Como o antitempo inverte a ordem dos acontecimentos, a anomalia temporal projetou-se para o passado, tornando-se gigantesca e incontrolável, chegando à linha de tempo dos primórdios da Terra, com gravíssima ameaça à formação da vida, sendo estancada antes que destruísse a humanidade em seu berço.
O Brasil, como que confirmando a ironia do escritor inglês Oscar Wild — para quem a vida imita arte, muito mais do que é por ela imitada —, acha-se diante de colossal distorção social e econômica, que destrói o presente e o futuro e o arremessa ao passado, que todos pensavam morto, dele restando tão somente as tristes marcas.
Essa incomensurável distorção teve início com Temer, a partir da Emenda Constitucional (EC) 95, que congela os investimentos sociais por 20 anos); da Lei N. 13.429/2017, que rompe todas as barreiras legais que controlavam a terceirização; e a Lei N. 13.467/2017, que reescreve a CLT, transformando-a em consolidação das leis do capital, estrangula as entidades sindicais e amordaça a Justiça do Trabalho.
Agora, é levada ao extremo, por Bolsonaro, com a extinção do MTE; com a Lei 13.874/2019, da liberdade econômica; a EC 103, que destrói a Previdência Social; a MP 905; que cria o contrato verde amarelo, em que o trabalhador tem emprego, mas não tem direitos, e taxa os desempregados para desonerar as empresas; e com as PECs 186,187 e 188, que devassam o Estado de Bem-Estar Social.
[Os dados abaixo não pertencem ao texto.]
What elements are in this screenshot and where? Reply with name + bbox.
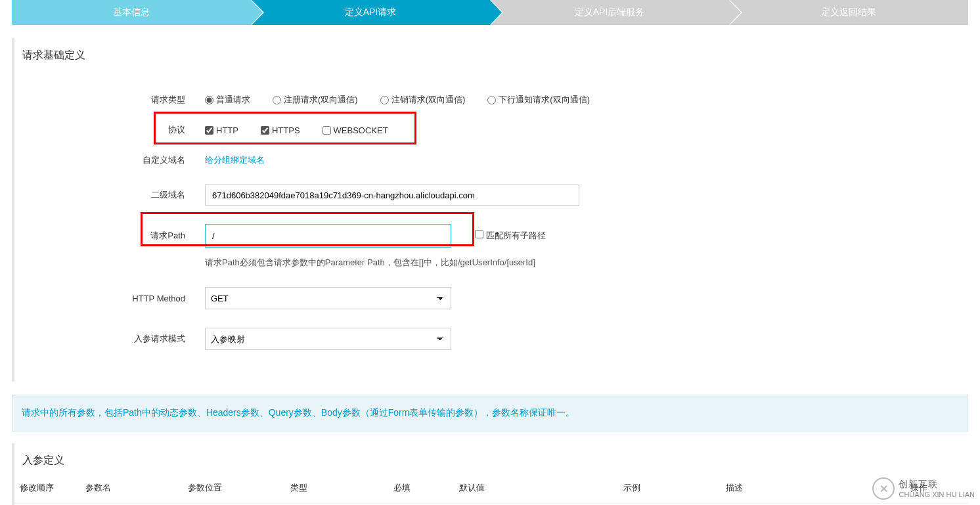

Não foi por mera coincidência que Michel Temer, em evento do nazifascista “Movimento Brasil Livre”, realizado ao dia 16 de novembro corrente, teceu loas ao governo Bolsonaro; ambos têm objetivos comuns: a destruição do Estado Social, implantado pela CF de 1988.
Como a análise de todas as distorções socioeconômicas provocadas pelos dois governos demanda arrazoado de porte, atém-se, nesse brevíssimo opúsculo, a comentários superficiais das medidas letais insertas nas PECs 186 e 187, recém-chegadas ao Senado Federal.
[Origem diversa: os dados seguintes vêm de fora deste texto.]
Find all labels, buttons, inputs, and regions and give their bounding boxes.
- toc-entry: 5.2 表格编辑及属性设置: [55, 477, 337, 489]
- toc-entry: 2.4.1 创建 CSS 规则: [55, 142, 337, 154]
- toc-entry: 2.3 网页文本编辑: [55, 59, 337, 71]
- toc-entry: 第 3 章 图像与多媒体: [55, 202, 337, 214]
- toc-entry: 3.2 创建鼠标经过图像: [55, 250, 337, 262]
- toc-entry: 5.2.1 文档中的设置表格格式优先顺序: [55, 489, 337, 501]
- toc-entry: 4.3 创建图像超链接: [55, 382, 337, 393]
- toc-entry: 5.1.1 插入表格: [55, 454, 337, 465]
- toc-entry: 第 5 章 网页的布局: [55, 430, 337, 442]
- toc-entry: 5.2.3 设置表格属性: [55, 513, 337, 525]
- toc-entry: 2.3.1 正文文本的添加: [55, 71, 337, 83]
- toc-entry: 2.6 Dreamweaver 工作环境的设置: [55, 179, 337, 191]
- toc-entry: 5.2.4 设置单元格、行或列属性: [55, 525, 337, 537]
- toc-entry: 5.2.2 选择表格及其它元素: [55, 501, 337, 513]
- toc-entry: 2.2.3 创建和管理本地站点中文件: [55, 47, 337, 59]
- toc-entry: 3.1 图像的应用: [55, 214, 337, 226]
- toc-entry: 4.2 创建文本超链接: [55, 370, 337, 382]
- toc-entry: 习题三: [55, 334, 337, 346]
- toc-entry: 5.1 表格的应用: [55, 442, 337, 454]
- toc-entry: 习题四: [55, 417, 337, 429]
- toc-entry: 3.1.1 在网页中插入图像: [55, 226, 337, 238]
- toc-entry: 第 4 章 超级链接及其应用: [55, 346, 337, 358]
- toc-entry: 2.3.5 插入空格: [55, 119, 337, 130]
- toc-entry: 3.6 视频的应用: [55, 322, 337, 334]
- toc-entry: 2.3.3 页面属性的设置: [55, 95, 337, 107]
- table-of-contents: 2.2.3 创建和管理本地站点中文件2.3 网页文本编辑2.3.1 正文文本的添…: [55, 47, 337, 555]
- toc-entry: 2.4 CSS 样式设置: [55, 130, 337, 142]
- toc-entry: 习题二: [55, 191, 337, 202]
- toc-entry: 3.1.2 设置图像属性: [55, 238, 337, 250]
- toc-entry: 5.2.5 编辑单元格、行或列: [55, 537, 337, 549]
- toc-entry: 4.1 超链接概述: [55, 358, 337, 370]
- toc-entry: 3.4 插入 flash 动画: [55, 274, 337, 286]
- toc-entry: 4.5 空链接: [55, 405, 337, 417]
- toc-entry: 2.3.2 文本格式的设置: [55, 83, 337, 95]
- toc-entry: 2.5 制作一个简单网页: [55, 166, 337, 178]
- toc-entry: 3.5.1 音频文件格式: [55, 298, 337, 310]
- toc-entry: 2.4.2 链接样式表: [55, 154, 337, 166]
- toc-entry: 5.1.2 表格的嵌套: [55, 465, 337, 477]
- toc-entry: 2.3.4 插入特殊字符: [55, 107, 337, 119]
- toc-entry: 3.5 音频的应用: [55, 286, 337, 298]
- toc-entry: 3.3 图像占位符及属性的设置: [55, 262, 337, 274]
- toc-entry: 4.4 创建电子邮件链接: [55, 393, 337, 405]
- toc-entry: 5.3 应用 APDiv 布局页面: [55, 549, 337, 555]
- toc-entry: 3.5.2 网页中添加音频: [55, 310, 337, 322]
Tais PECs têm como escopo a conclusão da ruptura do “Estado Democrático, destinado a assegurar o exercício dos direitos sociais e individuais, a liberdade, a segurança, o bem-estar, o desenvolvimento, a igualdade e a justiça como valores supremos” da sociedade brasileira, preconizado no Preâmbulo da CF.
A PEC 186, denominada de emergencial — como salienta, com propriedade, o jornalista Antônio Augusto de Queiroz, em artigo publicado no Portal do Diap ao dia 11 de novembro corrente —, inclui na CF os Arts. 167-A e 167-B, que propõem três mudanças estruturais nas finanças públicas, a saber, conforme o seu registro:
“1) torna permanente o Teto de Gasto Público, de que trata a EC 95;
2) estende a sua aplicação aos estados, Distrito Federal e municípios; e
3) vincula a aplicação do Teto de Gasto à chamada ‘Regra de Ouro’”.
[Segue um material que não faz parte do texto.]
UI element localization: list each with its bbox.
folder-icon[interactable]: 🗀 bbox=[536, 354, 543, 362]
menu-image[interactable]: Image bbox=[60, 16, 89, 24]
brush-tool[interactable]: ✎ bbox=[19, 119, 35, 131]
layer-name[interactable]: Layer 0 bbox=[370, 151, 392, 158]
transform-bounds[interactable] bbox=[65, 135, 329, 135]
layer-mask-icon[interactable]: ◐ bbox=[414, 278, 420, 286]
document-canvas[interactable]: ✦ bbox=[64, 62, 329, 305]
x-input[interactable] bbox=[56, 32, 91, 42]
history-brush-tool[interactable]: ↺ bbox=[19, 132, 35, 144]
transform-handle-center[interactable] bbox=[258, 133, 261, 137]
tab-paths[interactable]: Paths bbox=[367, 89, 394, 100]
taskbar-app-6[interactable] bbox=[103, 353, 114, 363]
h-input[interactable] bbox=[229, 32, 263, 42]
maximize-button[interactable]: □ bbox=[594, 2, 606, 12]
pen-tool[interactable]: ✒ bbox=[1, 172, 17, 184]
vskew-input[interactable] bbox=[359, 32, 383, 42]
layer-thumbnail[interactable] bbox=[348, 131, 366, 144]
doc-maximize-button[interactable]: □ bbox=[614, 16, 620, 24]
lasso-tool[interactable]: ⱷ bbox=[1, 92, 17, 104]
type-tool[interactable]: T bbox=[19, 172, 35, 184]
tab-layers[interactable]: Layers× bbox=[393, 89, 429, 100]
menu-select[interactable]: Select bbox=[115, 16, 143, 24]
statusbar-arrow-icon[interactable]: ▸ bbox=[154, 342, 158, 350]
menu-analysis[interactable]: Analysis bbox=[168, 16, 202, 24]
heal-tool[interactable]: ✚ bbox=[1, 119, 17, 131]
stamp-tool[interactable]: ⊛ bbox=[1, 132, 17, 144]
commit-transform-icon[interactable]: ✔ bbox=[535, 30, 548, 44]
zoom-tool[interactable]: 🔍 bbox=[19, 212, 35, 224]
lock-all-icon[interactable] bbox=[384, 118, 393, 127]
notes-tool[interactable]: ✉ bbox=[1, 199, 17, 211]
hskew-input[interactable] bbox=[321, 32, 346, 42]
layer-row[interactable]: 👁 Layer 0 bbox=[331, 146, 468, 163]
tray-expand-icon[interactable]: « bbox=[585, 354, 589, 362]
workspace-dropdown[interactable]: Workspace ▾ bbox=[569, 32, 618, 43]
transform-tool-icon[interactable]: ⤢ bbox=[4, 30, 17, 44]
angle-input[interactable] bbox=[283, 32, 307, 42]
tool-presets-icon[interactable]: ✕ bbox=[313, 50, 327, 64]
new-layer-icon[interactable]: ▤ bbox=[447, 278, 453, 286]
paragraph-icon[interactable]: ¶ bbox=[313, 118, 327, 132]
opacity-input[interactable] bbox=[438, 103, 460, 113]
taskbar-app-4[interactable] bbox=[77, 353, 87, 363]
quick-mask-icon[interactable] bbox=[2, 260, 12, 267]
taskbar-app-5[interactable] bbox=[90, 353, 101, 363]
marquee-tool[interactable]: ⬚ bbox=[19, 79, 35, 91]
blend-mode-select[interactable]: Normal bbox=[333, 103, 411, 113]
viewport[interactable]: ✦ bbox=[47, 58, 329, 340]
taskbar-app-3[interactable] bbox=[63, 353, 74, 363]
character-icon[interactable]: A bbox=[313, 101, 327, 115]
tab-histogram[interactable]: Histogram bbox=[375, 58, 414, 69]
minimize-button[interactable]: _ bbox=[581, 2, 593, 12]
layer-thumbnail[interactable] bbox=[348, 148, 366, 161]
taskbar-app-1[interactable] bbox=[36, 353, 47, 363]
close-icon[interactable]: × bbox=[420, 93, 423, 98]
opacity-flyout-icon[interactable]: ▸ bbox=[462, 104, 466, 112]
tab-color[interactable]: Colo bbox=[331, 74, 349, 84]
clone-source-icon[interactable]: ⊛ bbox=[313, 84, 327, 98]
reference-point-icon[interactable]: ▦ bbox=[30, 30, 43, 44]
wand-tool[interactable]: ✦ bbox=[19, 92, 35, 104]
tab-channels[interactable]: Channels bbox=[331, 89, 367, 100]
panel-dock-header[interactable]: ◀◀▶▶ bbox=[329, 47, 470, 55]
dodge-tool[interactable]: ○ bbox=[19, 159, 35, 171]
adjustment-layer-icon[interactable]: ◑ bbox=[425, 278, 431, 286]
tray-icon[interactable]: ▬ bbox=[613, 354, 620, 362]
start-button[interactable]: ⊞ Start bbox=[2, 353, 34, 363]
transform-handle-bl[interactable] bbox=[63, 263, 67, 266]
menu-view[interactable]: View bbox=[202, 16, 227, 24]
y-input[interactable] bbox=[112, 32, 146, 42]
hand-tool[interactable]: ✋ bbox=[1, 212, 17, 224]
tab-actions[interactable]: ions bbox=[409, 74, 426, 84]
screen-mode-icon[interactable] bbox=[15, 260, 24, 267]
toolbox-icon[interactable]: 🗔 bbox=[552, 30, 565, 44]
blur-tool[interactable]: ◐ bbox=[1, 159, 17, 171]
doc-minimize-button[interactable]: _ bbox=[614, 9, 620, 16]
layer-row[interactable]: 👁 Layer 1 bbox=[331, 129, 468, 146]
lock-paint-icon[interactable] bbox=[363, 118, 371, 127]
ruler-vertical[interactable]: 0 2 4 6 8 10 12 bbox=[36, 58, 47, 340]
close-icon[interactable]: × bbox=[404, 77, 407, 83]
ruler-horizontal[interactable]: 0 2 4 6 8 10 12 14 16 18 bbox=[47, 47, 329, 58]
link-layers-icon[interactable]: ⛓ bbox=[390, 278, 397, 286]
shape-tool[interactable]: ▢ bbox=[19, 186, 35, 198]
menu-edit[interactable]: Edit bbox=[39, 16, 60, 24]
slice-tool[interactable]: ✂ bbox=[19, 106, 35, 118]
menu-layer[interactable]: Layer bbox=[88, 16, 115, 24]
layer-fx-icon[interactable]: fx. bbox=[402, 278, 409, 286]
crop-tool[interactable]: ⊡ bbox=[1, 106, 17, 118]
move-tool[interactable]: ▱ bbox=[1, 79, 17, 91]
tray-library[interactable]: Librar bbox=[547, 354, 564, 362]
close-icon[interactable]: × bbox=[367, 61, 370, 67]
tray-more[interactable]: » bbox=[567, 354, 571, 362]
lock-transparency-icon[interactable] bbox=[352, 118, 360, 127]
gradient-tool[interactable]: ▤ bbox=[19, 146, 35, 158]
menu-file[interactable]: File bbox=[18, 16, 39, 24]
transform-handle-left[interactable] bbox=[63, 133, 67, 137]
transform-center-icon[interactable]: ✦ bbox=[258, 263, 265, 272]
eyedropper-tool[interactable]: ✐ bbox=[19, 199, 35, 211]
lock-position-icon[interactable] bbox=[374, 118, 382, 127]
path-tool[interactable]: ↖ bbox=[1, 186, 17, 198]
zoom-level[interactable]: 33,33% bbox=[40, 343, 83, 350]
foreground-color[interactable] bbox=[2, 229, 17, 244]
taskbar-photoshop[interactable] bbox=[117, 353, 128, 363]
Vê-se, pois, que a PEC sob realce, por mais inverossímil que pareça, consegue ser muito mais cruel e letal do que a EC 95/2016, posto que, enquanto o congelamento dos investimentos sociais (educação, saúde, previdência social etc.), determinado por essa EC tem duração de 20 anos contados de 2017 inclusive, ou seja, até 31 de dezembro de 2036, aquela torna esse congelamento permanente, isto é, sem prazo para acabar, pouco importando se há crescimento demográfico e de demandas sociais.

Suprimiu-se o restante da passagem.